Matthew, yes, you’re quite right to question to what extent MoDem may be described
Liberal party; its provenance is anchored in the centre right but it remains the only home currently for Liberals in France.
As the results confirm almost one fifth of the population voted Front National, a couple of significant points emerge:
First, FN’s record votes suggest people sought a home for their vote away from the Socialists or Centre Right. Should we assume that all those voters were drawn only by that Party’s policies on immigration and race? Probably not. For some, there will be, no doubt, a measure of protest in the decision to vote FN, and to find an alternative to Sarkozy or the Socialists. The disappointment has to be that Bayrou’s campaign failed to attract those votes.

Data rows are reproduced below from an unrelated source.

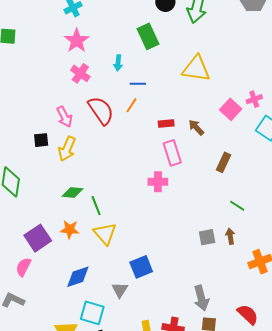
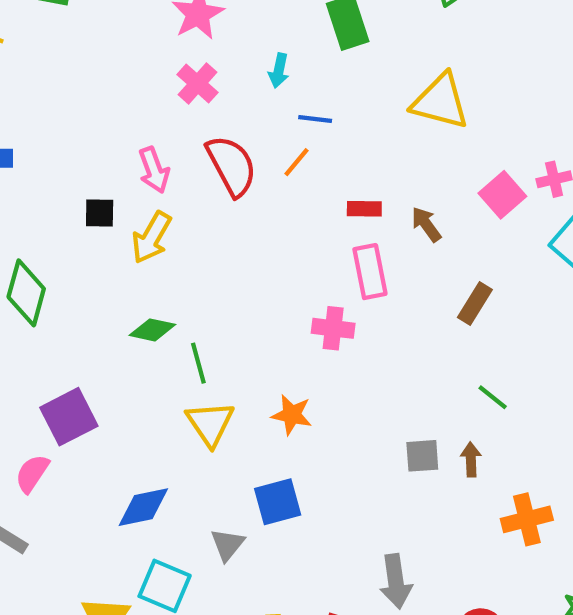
orange star: (70, 229) -> (292, 415), moved

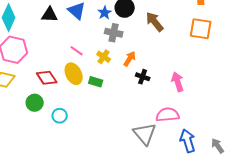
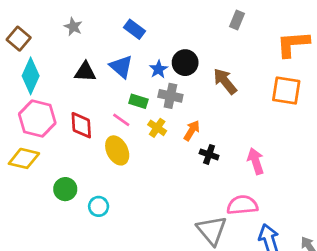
red diamond: (47, 78) -> (81, 125), moved, turned 30
green rectangle: (96, 82) -> (138, 101), moved

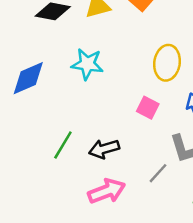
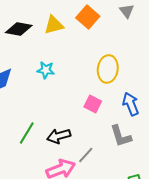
cyan star: (87, 64) -> (46, 70), size x0.7
gray line: (158, 173) -> (86, 155), moved

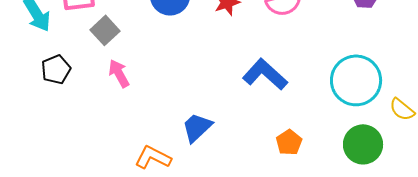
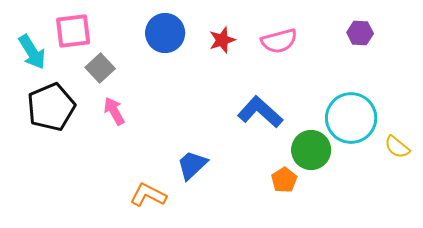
black pentagon: (56, 69) -> (51, 107), size x1.6
green circle: (363, 144) -> (311, 150), moved

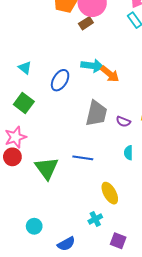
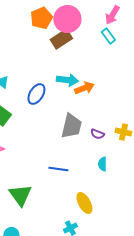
brown rectangle: (86, 23) -> (61, 39), size x1.5
orange arrow: (110, 74) -> (84, 88), turned -60
green triangle: (47, 168) -> (20, 195), moved

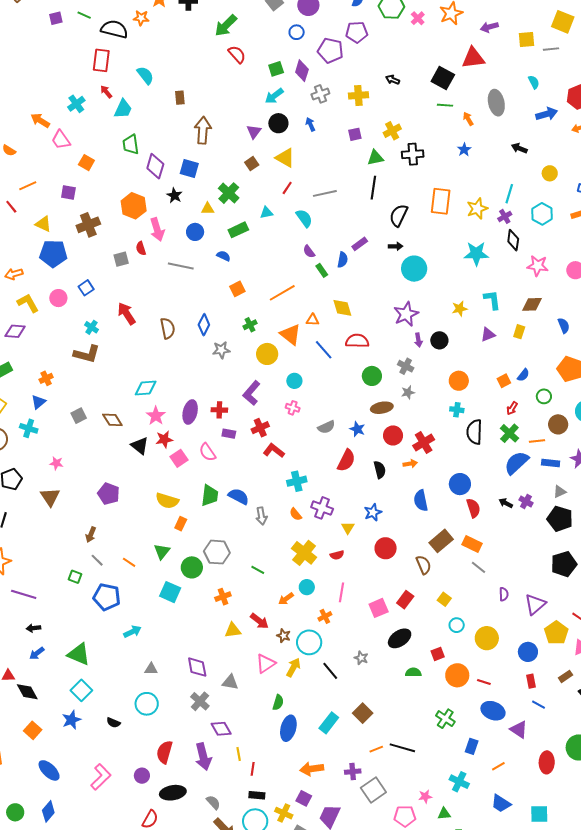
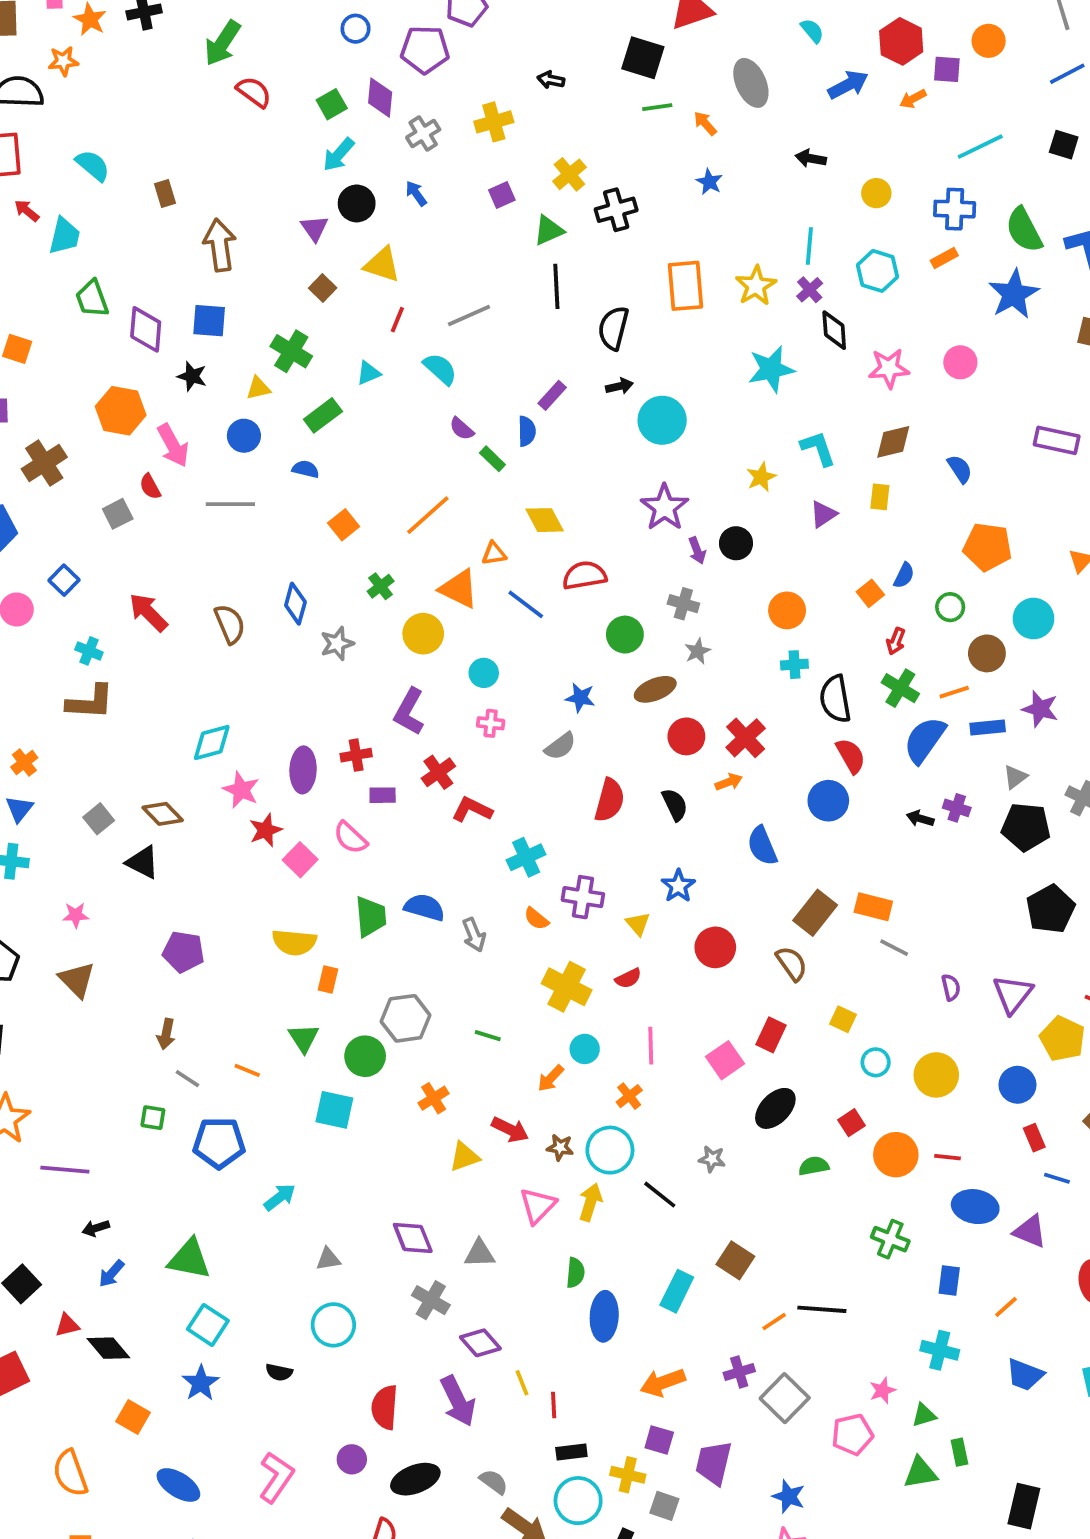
blue star: (357, 429) -> (580, 698), moved
black triangle: (140, 446) -> (143, 862), moved
red semicircle: (473, 508) -> (851, 756), moved

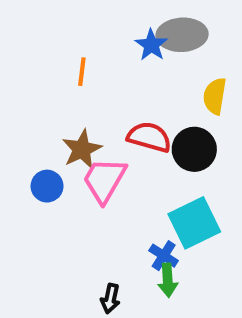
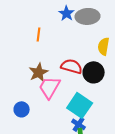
blue star: (151, 45) -> (67, 13), moved
blue circle: (47, 186) -> (22, 109), moved
cyan square: (194, 223) -> (80, 105), moved, turned -30

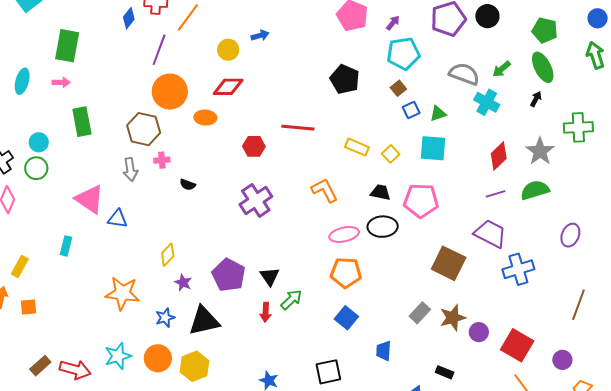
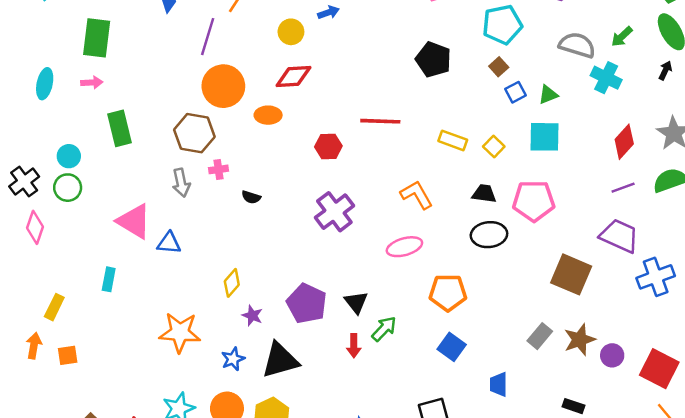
pink ellipse: (344, 234) -> (404, 247), moved

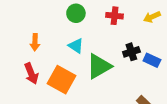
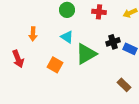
red arrow: (31, 74) -> (18, 59), moved
orange square: (61, 80) -> (55, 65), size x0.7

And unlike MoDem, my impression is that the FN have had a sustained campaign running for some time. Having lived for the past year in leafy, liberal middle class Aix-en-Provence, FN leafleters have been assiduously handing out their campaign literature almost every week at the saturday markets over the past three months. Only the Socialists were also visible.
Second, if Sarkozy is defeated, we should anticipate a realignment of the centre and centre right. How Bayrou or MoDem comes out of that remains to be seen, but it will be a critical moment for the fortunes of that party.